■ **WHAT YOU HAVE TO DO**
Restate all data exactly. No images.

■ **RECORDS SHOWN**
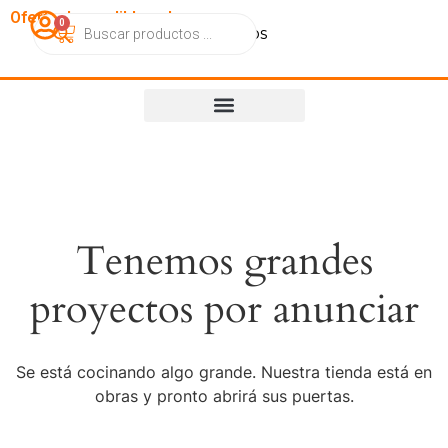
OfertasImperdibles.cl
0
Catálogo
Contacto
Nosotros
Tenemos grandes
proyectos por anunciar
Se está cocinando algo grande. Nuestra tienda está en
obras y pronto abrirá sus puertas.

■ **YOUR SOLUTION**
OfertasImperdibles.cl
0
Catálogo
Contacto
Nosotros
Tenemos grandes
proyectos por anunciar
Se está cocinando algo grande. Nuestra tienda está en
obras y pronto abrirá sus puertas.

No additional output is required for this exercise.